-- Task inputs follows --
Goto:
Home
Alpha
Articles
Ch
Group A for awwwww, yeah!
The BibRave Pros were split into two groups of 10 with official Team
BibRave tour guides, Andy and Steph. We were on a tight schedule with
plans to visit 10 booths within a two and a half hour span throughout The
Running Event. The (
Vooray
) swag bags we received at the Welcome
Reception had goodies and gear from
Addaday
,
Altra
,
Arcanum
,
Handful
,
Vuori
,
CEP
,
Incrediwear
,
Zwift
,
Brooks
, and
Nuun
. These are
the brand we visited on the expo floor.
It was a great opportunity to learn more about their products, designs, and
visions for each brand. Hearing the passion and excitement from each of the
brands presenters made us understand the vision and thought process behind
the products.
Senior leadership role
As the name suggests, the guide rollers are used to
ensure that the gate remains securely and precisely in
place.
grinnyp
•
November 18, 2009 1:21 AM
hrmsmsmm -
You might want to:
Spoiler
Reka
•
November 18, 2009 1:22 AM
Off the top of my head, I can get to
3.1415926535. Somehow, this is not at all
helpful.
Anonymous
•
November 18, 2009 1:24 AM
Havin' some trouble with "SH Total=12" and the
-- Task inputs concluded --
-- Task inputs follows --
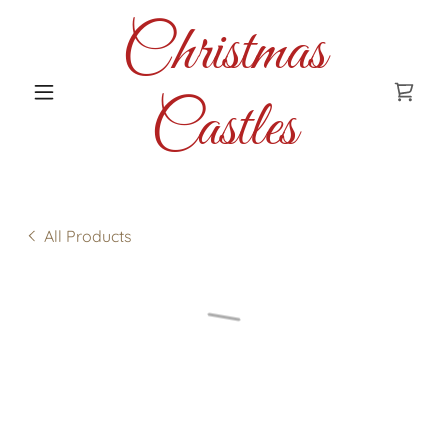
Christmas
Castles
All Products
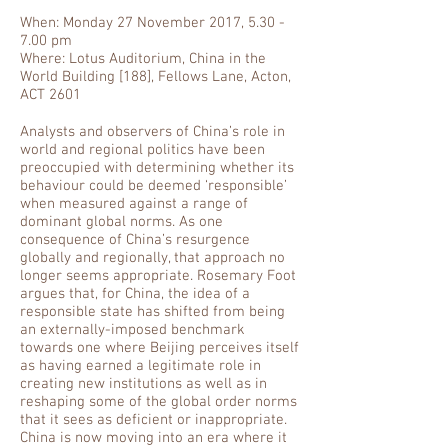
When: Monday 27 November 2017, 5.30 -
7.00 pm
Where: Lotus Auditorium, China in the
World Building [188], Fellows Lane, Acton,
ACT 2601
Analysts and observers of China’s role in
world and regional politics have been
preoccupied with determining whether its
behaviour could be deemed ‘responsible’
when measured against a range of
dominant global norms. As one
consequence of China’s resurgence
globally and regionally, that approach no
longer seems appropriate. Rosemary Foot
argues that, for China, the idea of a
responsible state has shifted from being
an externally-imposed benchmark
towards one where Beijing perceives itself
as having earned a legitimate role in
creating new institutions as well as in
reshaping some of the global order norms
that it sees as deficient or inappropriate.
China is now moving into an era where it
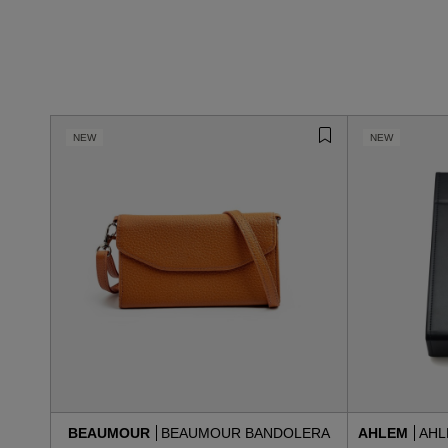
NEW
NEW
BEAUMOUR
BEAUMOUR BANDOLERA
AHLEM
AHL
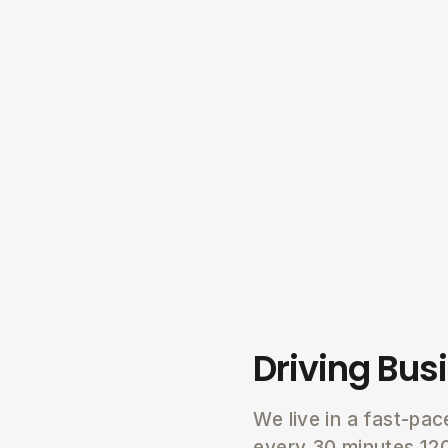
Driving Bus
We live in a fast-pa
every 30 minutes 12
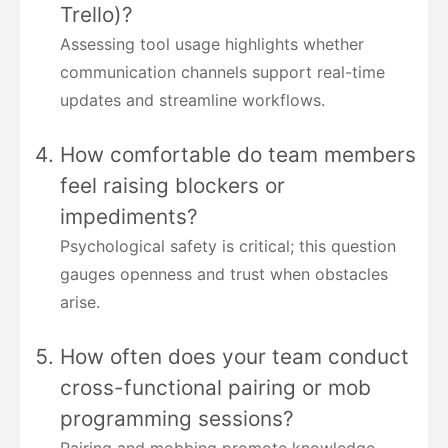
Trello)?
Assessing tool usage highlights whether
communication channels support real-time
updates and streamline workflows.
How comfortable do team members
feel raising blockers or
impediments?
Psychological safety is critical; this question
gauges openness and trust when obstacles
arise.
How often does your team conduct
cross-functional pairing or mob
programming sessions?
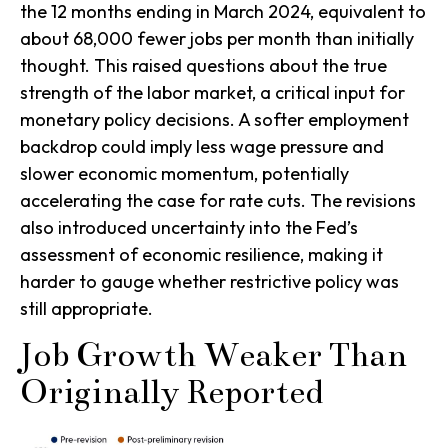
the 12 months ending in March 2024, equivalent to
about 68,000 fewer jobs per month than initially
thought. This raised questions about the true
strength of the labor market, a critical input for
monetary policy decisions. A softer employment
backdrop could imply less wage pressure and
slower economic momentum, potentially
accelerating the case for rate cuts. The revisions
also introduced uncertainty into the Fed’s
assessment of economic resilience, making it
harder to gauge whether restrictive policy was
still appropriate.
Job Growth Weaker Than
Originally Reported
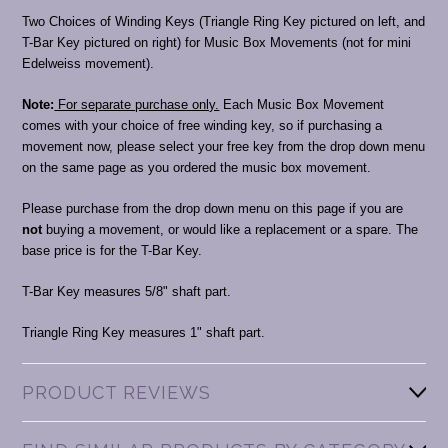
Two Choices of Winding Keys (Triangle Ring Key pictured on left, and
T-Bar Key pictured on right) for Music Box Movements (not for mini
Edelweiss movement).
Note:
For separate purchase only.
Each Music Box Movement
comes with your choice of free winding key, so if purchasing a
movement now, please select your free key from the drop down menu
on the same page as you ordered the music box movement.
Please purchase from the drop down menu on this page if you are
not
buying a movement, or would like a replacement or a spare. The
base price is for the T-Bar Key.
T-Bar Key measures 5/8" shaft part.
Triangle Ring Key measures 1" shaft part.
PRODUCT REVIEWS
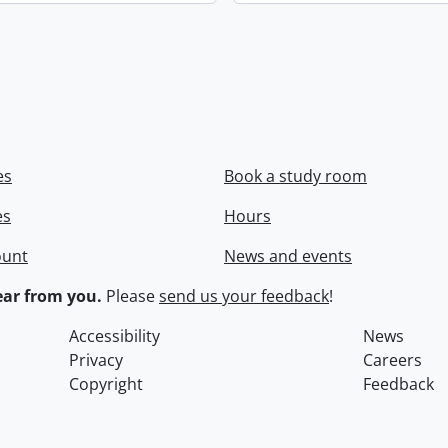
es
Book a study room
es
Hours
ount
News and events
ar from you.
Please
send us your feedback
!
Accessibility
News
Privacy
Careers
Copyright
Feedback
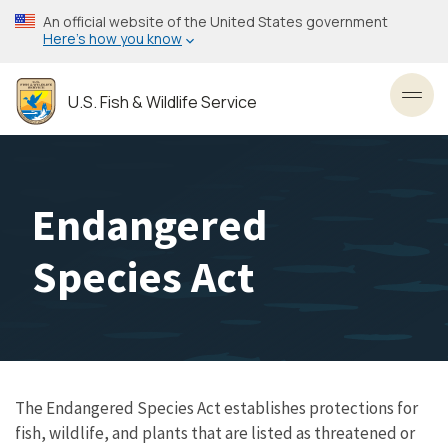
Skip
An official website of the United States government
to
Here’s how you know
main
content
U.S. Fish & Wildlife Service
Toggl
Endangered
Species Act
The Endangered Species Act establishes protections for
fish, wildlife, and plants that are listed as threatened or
-- Task inputs concluded --
-- Task inputs follows --
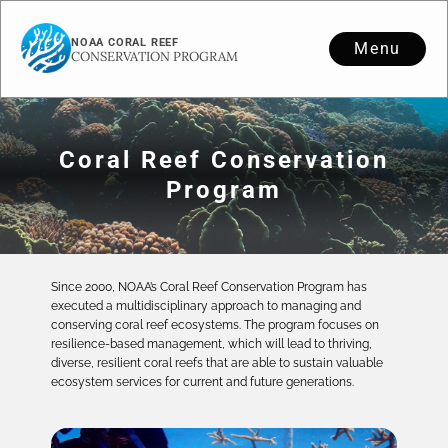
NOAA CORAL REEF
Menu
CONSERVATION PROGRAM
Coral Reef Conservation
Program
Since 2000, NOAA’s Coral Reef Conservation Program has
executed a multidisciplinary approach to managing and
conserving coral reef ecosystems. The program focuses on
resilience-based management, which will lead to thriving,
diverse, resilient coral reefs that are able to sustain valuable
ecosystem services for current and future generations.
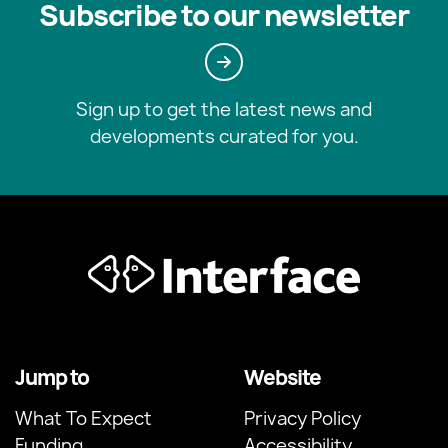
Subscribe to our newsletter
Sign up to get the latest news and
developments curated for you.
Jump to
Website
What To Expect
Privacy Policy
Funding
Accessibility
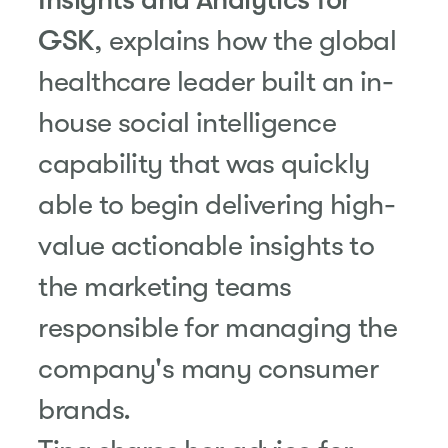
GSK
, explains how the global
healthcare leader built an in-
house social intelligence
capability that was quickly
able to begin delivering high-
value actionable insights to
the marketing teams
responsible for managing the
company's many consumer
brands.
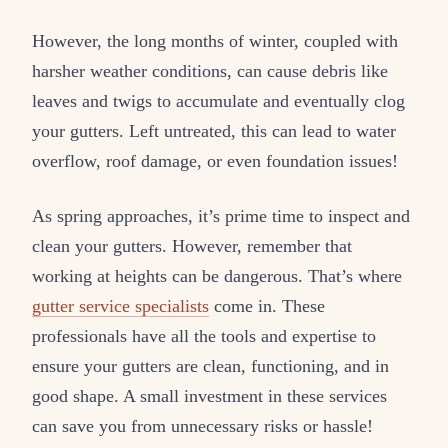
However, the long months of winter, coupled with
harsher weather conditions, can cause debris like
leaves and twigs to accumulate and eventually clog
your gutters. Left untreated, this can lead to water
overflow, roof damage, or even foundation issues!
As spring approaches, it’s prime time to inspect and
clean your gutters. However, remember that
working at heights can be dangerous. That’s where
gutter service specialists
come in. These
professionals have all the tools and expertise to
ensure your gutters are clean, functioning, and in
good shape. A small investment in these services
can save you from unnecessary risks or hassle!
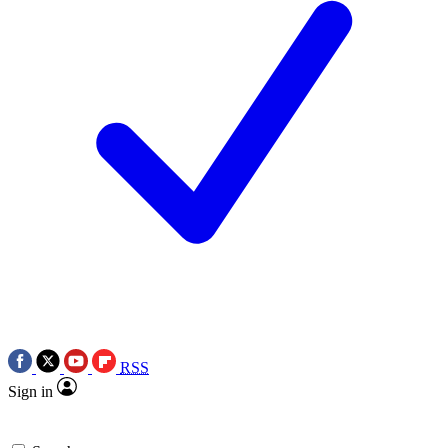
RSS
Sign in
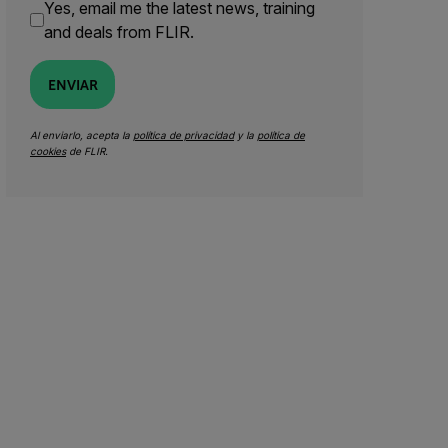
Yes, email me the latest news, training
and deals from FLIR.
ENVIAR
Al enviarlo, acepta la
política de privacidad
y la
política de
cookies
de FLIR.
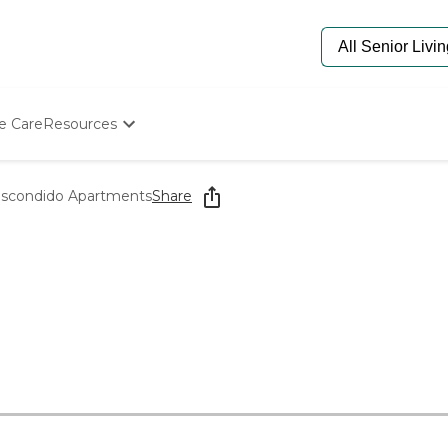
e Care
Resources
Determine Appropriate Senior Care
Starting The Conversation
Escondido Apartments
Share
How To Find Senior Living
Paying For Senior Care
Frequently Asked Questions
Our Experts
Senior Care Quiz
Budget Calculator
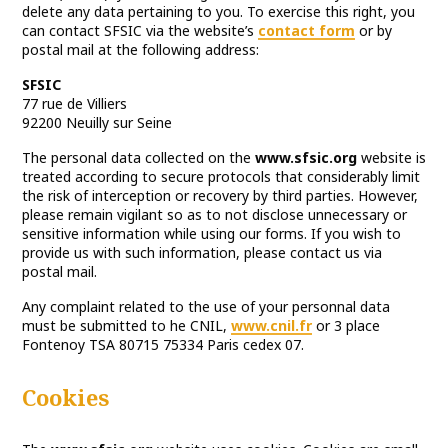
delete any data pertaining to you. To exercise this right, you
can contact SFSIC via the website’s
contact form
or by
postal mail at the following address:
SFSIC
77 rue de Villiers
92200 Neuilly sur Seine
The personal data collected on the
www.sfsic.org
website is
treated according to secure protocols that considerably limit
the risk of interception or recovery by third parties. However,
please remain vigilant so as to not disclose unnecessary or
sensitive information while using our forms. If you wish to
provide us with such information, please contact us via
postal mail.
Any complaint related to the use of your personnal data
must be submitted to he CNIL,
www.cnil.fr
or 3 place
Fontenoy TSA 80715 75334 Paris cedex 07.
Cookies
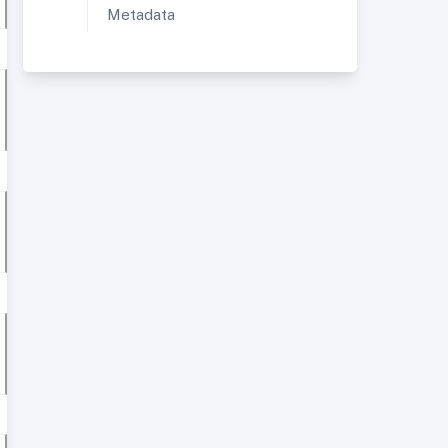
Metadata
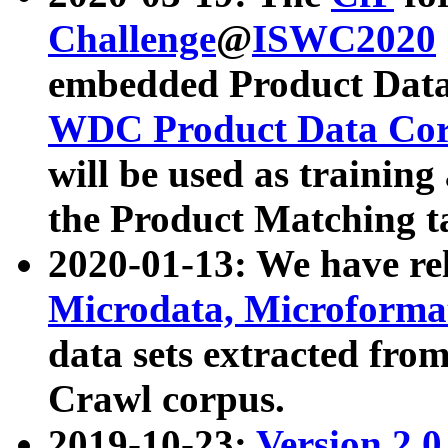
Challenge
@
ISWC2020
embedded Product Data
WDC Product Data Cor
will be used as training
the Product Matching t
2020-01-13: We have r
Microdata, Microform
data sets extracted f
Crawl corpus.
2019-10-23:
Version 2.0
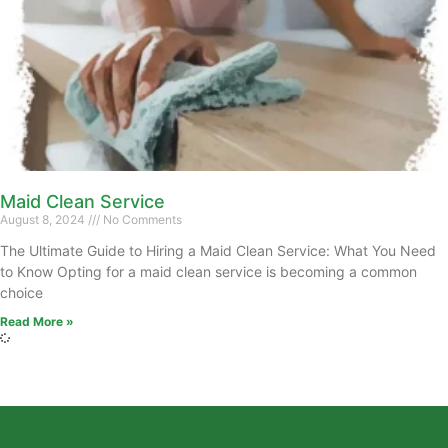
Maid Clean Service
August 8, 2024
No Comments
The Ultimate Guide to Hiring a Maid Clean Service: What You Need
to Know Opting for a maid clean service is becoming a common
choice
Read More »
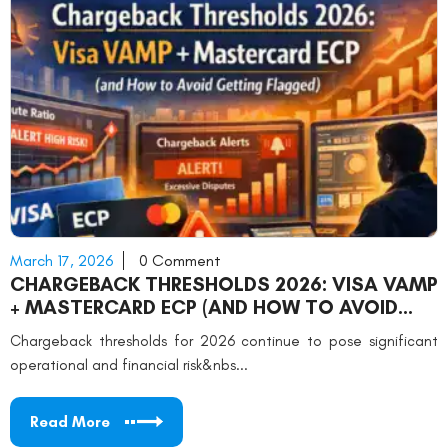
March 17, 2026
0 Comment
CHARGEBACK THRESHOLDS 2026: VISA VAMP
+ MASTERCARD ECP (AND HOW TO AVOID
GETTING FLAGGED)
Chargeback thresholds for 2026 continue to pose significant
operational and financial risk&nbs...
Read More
-- Task inputs concluded --
About this task >>
Among the records above, find the lines where the word "Endangered" appears and copy them.

Completed task >>
Endangered
The Endangered Species Act establishes protections for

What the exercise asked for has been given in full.